MOOCs sind eine noch junge, aber für Unternehmen und Universitäten vielversprechende Form der Lehre. Die Online-Kurse, bei denen Teilnehmer statt im Hörsaal vor dem Laptop sitzen, entstanden vor zwei Jahren an amerikanischen Universitäten. Seitdem locken die kostenlosen Uni-Veranstaltungen Teilnehmer aus aller Welt, an Kursen von Hochschulen weltweit teilzunehmen, ohne ins Flugzeug steigen zu müssen. Besonders beliebt sind Kurse von Star-Professoren aus amerikanischen Elite-Universitäten wie Harvard und Stanford. Sie halten MOOCs mit über 150.000 Teilnehmern.

Viele Experten sagen: Solche Online-Kurse werden die Art, wie und wo Menschen lernen, in Zukunft radikal verändern. Deshalb versuchen mit ihnen seit Kurzem auch Unternehmen, ihre Fort- und Weiterbildungsprogramme zu revolutionieren. Sie wollen ihr E-Learning aufwerten – oder gleich ganz ersetzen. Denn MOOCs bieten die Möglichkeit zur Zusammenarbeit und Vernetzung unter den Mitarbeitern. Diese Interaktion gepaart mit elektronischer Wissensvermittlung ist dem klassischen E-Learning bei Weitem überlegen, das im Ruf steht, nur die digitale Variante vom verstaubten Büffeln im Schulbuch zu sein.

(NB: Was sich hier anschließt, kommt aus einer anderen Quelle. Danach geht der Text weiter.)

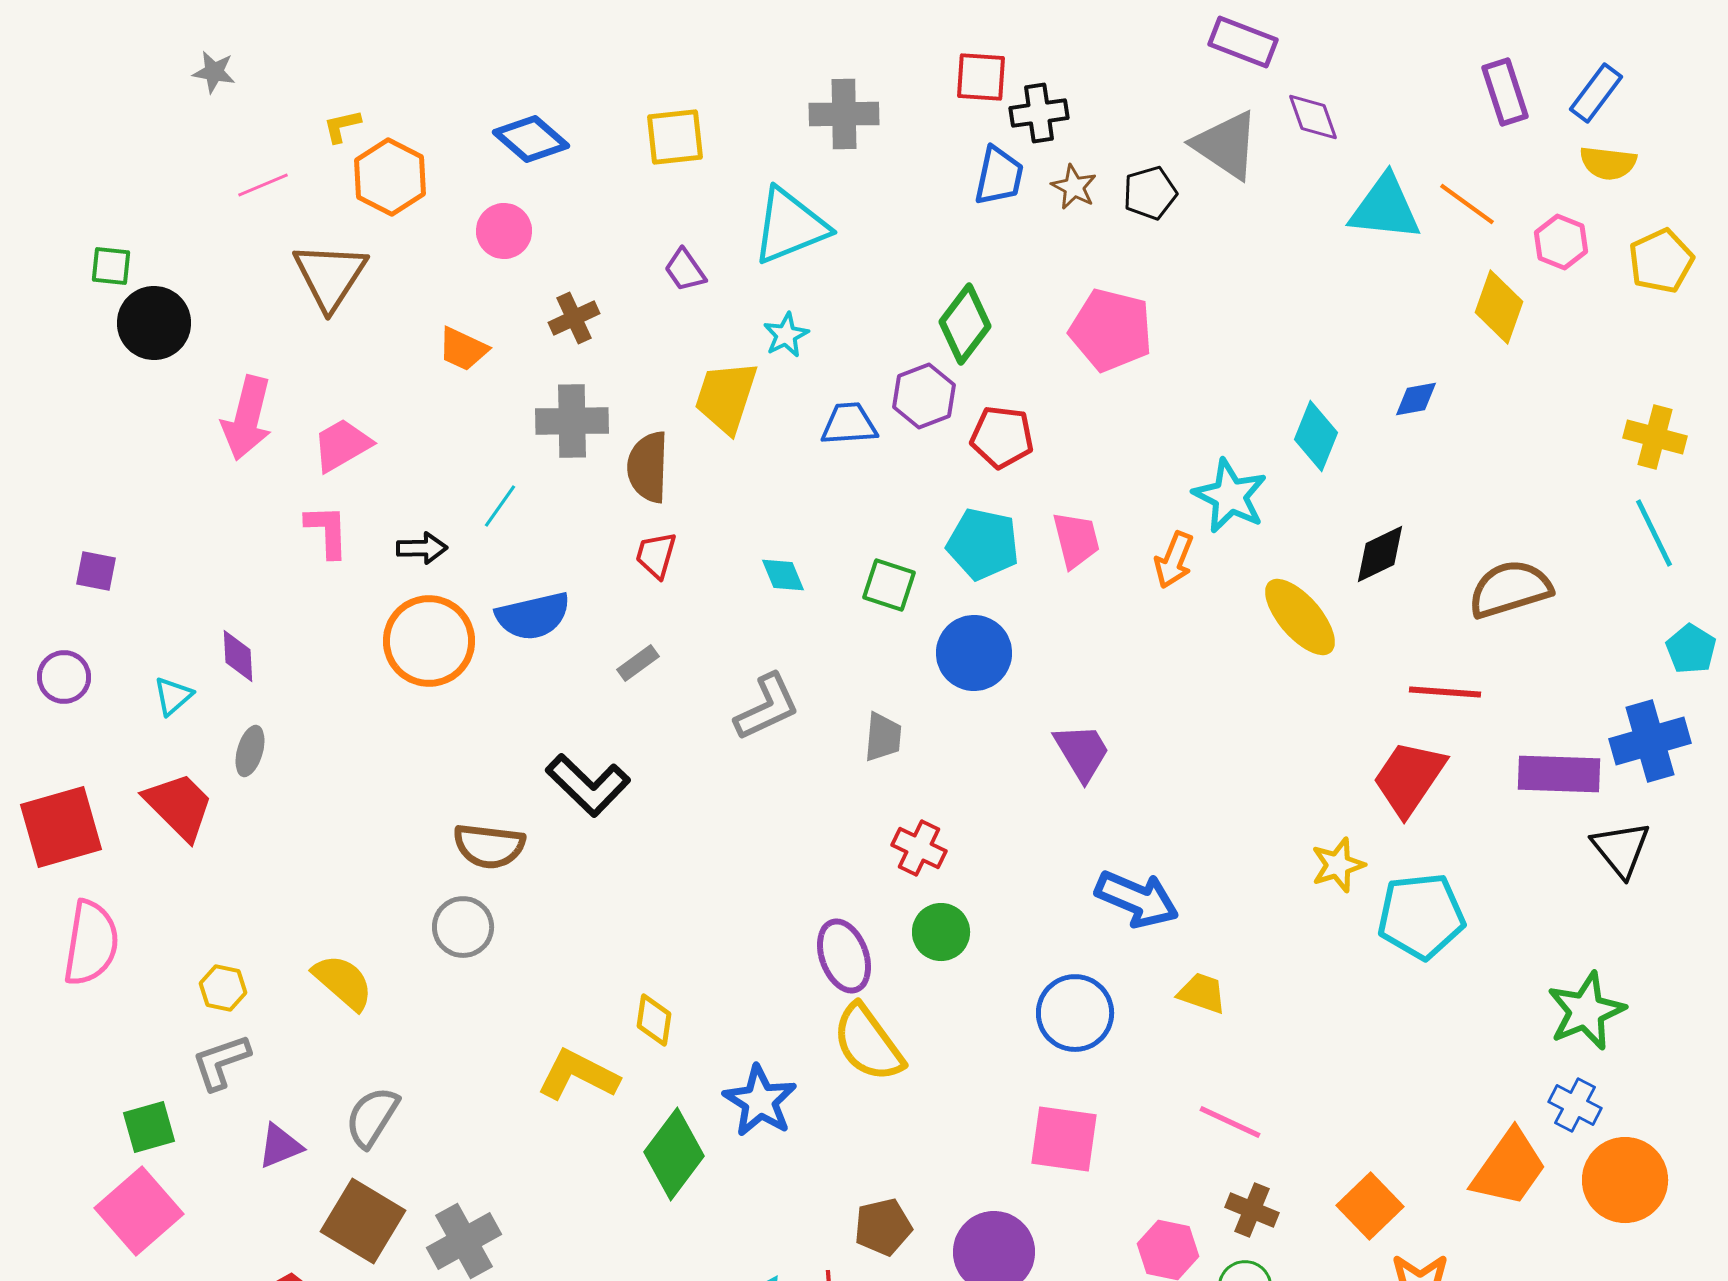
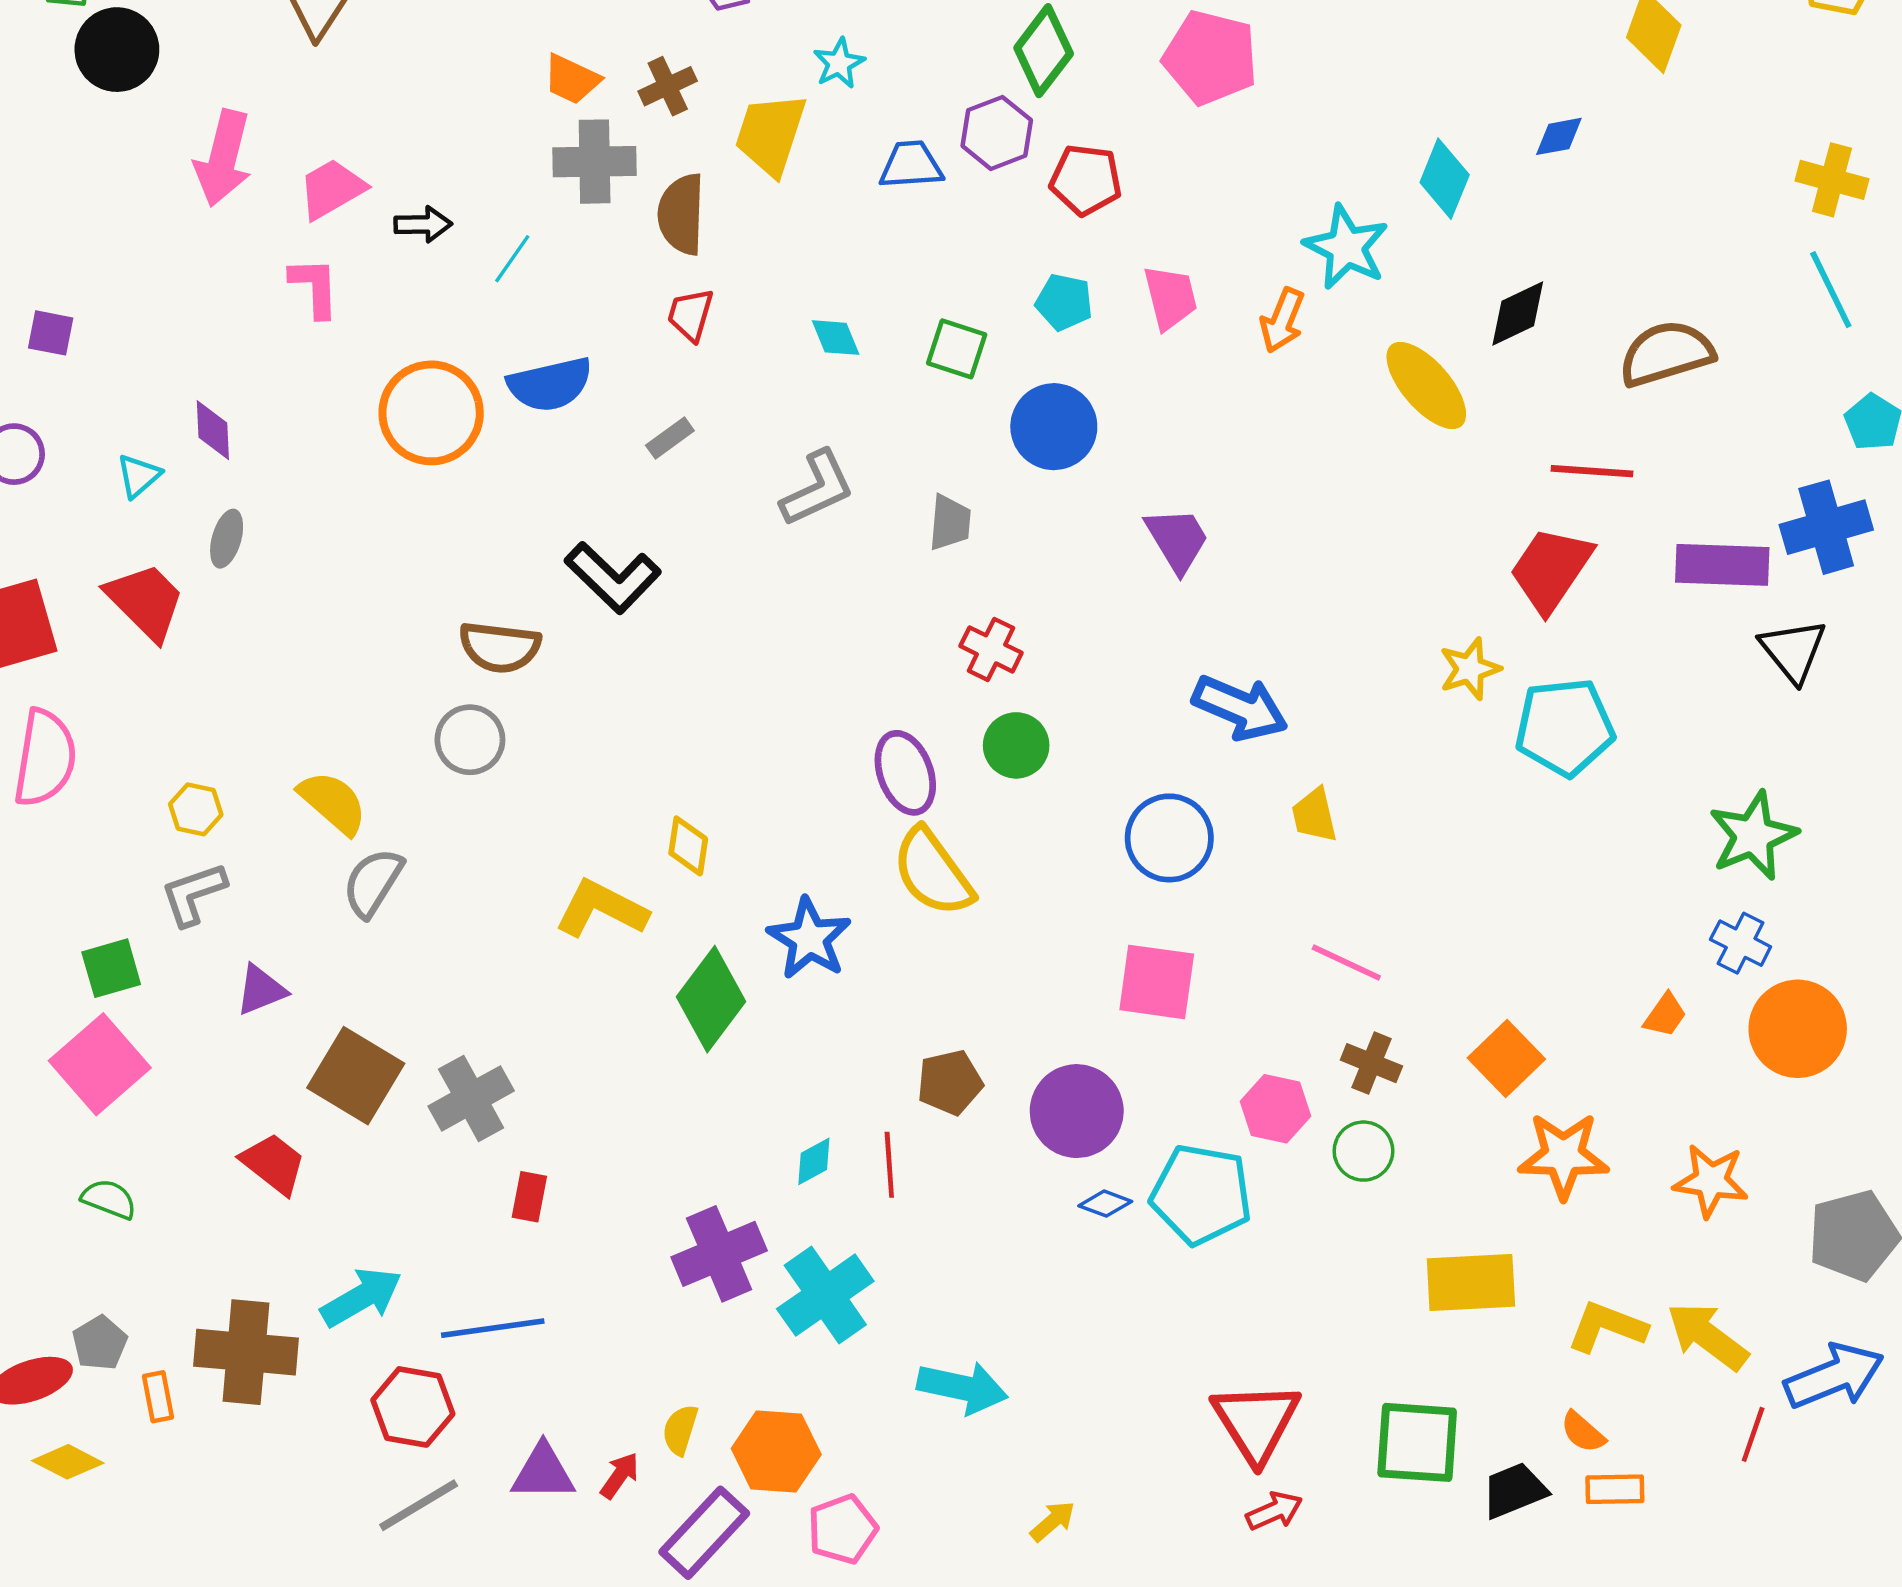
brown cross: (574, 318) -> (668, 86), moved
orange trapezoid: (463, 349) -> (572, 79), moved
cyan pentagon: (983, 544) -> (1064, 302), size x0.7
black arrow: (422, 548) -> (423, 224), moved
yellow trapezoid: (1202, 993) -> (1314, 815), turned -122
gray semicircle: (372, 1117) -> (373, 883), moved
orange trapezoid: (1509, 1168) -> (1665, 1015), size x0.5

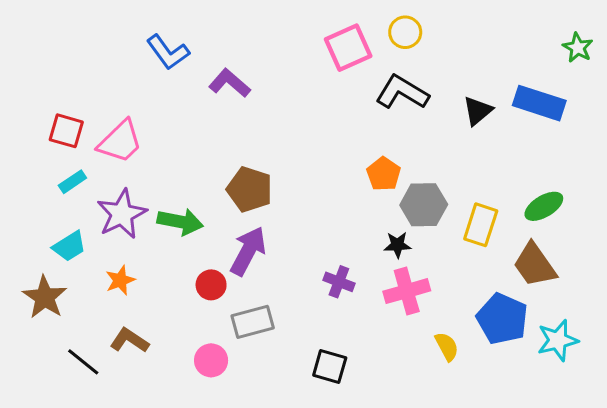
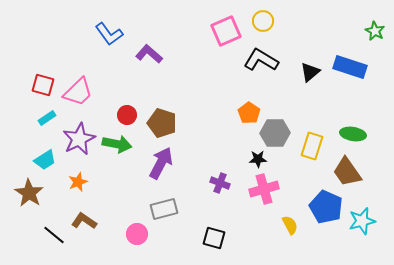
green ellipse: (544, 206) -> (353, 134), turned 40
red circle: (211, 285) -> (127, 115), moved

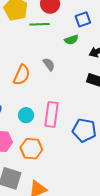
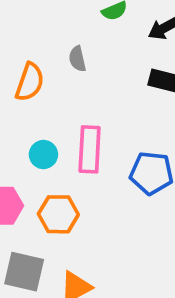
gray semicircle: (49, 64) -> (77, 59), turned -152

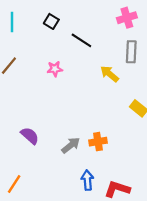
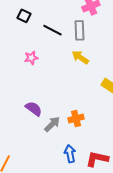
gray rectangle: (131, 52) -> (80, 30), moved
purple semicircle: (30, 136) -> (34, 109), moved

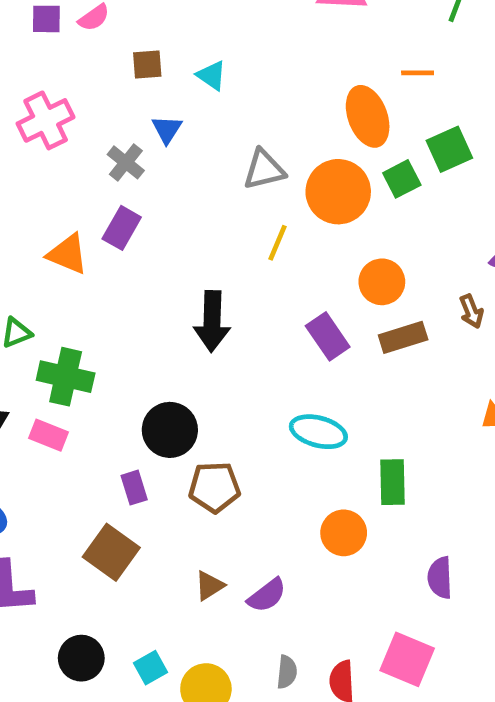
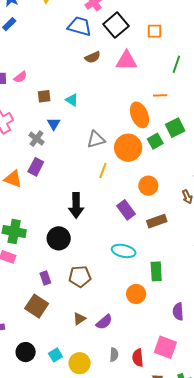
brown rectangle: (403, 337) -> (157, 221), moved
black circle: (170, 430) -> (59, 238), moved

Besonders IT-Unternehmen wie Google sind bei der digitalen Wissensvermittlung für ein Massenpublikum Vorreiter. In Deutschland bietet SAP mit „openSAP“ eine Lernplattform, auf der Anwender weltweit den Umgang mit SAP-Programmen trainieren können.

Digitale Unterrichtsräume und Vernetzung

Ein MOOC ist also eine Veranstaltung im Internet, bei der tausende Teilnehmer Online-Vorträgen von Experten folgen, Aufgaben bearbeiten und an gemeinsamen Projekten zusammenarbeiten können. MOOCs lassen sich in zwei verschiedene Arten einteilen: Bei extension MOOCs, sogenannte xMOOCs, nehmen Lernende an einer digitalen Vorlesungsreihe teil und müssen am Ende eine Prüfung bestehen. Der Hörsaal wird dabei in den digitalen Raum erweitert (daher der Namenszusatz „extension“). Bei cMOOCs, auch connectionist MOOCs, geht es um die Vernetzung und Zusammenarbeit unter den Teilnehmern. Die cMOOC-Veranstalter begleiten dabei den Kurs, indem sie Material zur Verfügung stellen, als Ansprechpartner fungieren und moderieren.

Noch Zukunftsmusik, aber durchaus beachtenswert, sind Personalized Open Online Courses. Bei den sogenannten POOCs soll jeder Lernende durch individuell gestaltete Aufgaben in seinem Tempo ans Ziel kommen – nicht in dem Tempo, das der Dozent vorgibt. Die Aufgabengestaltung könnte dabei ein Computer-Algorithmus übernehmen, der den Fortschritt der Lernenden registriert und daran die Schwierigkeit der nachfolgenden Aufgaben bemisst.

Laut einer Studie der amerikanischen Unternehmensberatung Software Advice hegen bereits Mitarbeiter vieler Unternehmen Interesse, sich über MOOCs fortzubilden. Personaler könnten die Video-Vorlesungen sogar nutzen, um gegen den Fachkräftemangel vorzugehen. Denn vor allem junge Arbeitnehmer könne man mit den Online-Kursen begeistern, verkünden die Studienmacher: Für rund die Hälfte der Befragten zwischen 18 und 34 Jahren böten Corporate-MOOCs einen Anlass, sich bei einem bestimmten Arbeitgeber zu bewerben. Sind MOOCs also eine Win-Win-Situation für Angestellte und Personaler? Lernen Mitarbeiter bald alle nur noch in digitalen Veranstaltungen und brüten gemeinsam mit Kollegen weltweit über Aufgaben?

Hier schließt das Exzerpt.